Chapter 10A Chapter by PreetiThe final chapter of Semantic Blends: A Chain Novel.CHAPTER TEN Written by Entity Sylvir (http://www.writerscafe.org/Entity-Sylvir) Written for Semantic Blends: A Chain Novel Experiment ------------------------------------------------------------------- The
figure was pacing rapidly. “Damn damn DAMN! What happened this
time?” “I’m
sorry, ma’am, he just collapsed, muttering something about a blind man. Oh, and
we found a wolf-hound circling him, must have been a stray who followed him.” She
stopped, growling in annoyance. “It must be the withdrawal. I knew Abraham’s
new batch of Elatone was dangerous, guess I underestimated the psychoactive
properties. Didn’t realise it was such a powerful hallucinogen either. Damn!”
she swore again. “I was going to rush out at him when he hit the forty-minute
mark.” The
henchman bowed his head. “Should I have him moved, ma’am?” “Yes you
should have him moved!” she snapped. “I would have gotten him as soon as he
turned up here if the stupid police hadn’t barged in. Incompetent gits, the lot
of them. At least marrying Abraham put me out of suspicion, even if he does
constantly stick his nose in my business.” She took a few steps then rested her
forehead against a half-collapsed wall, wincing slightly as the action pulled
on sore muscles. The legal system was a wonderful thing, with enough loopholes
for her and her little group to reach into and wrap around themselves like a
safety net. The self defence law she was particularly fond of, and in her
hysterical moods she sometimes found herself imagined taking it as her personal
motto; it’s not abuse if you don’t hit first. It had become almost a
game to her, provoking her fiancé. And he was always the one who ended up worse
for wear. “Bring
him in here. I don’t know what that stupid drug did, but the subconscious has a
habit of noticing things the conscious mind doesn’t, even if it draws the wrong
conclusions. He suspects something now, at any rate.” There
were a few minutes of shuffling as Josh’s unconscious body was brought into the
abandoned structure, and then a few more of muttering as various people tried
various ways to wake him. Finally, she whirled around with a frustrated scoff
and stalked up to him. “Josh,
Josh?” Josh
stirred. “Josh,
it’s me, Gail.” His
eyelids fluttered, slowly peeling back to reveal the deep green eyes that she
knew so well. “Gail?
What happened?” He sat
up, looking around the room, and gasped as he noticed the others. Fear gripped
him as he recognised the two officers he’d rescued Gail from and the three drug
dealers who had confronted him earlier. “It’s
okay, Josh, they’re with me.” “But,
it’s them! The ones that hurt you!” Gail
laughed softly. “Those uniforms are pretty convincing, aren’t they?

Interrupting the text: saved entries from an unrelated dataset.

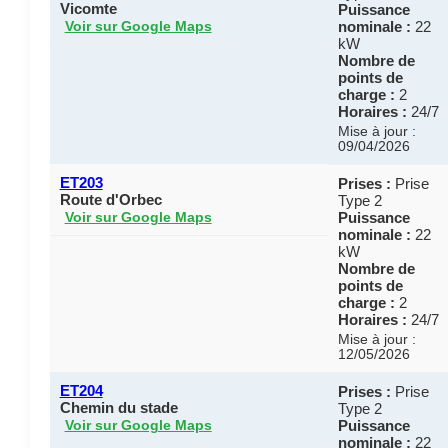
Vicomte
Puissance
nominale :
22
Voir sur Google Maps
kW
Nombre de
points de
charge :
2
Horaires :
24/7
Mise à jour :
09/04/2026
ET203
Prises :
Prise
Route d'Orbec
Type 2
Puissance
Voir sur Google Maps
nominale :
22
kW
Nombre de
points de
charge :
2
Horaires :
24/7
Mise à jour :
12/05/2026
ET204
Prises :
Prise
Chemin du stade
Type 2
Puissance
Voir sur Google Maps
nominale :
22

But don’t
worry, they weren’t going to hurt me. I just wanted to see how far you’d go to
save me.” “No! I
saw them, and I-“ but no, he hadn’t. He’d come across them as they were, seen
one of them swing at her and watched as the blood trickled down from a
so-called injury that had absolutely no effect on her. And then he’d been
knocked unconscious and when he woke, they were gone. And Gail, oh God, Gail. “And,
them?” He indicated to the ‘Smart People.’ “Oh,
you’ll have to forgive them for being a bit overdramatic. And exaggerating, the
drugs only fund us.” “Us?”
Josh scrambled up, taking a step back from the girl who he had once loved.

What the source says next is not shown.